• _PROBLEM TO SOLVE_
Each line of the data below that contains "Zäpfle" must be copied.

• _EXERCISE MATERIALS_
========================================
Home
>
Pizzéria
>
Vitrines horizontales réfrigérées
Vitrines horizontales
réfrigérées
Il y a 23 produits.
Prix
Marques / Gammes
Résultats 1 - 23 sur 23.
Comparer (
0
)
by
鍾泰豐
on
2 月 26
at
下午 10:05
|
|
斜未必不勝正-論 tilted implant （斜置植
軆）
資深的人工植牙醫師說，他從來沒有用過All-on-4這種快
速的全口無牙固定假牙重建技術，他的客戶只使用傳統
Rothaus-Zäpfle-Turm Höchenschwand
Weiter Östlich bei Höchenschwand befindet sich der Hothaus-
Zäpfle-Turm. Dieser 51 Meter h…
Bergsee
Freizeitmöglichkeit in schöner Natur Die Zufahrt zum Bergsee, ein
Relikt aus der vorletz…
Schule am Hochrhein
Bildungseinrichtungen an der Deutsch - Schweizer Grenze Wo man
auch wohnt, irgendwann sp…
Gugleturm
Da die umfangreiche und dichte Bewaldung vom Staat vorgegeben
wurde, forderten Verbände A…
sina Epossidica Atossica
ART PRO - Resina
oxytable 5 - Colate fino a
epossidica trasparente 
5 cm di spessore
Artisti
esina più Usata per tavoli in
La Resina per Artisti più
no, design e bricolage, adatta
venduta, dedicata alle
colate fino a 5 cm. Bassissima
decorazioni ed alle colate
========================================
• _TASK OUTPUT_
Rothaus-Zäpfle-Turm Höchenschwand
Zäpfle-Turm. Dieser 51 Meter h…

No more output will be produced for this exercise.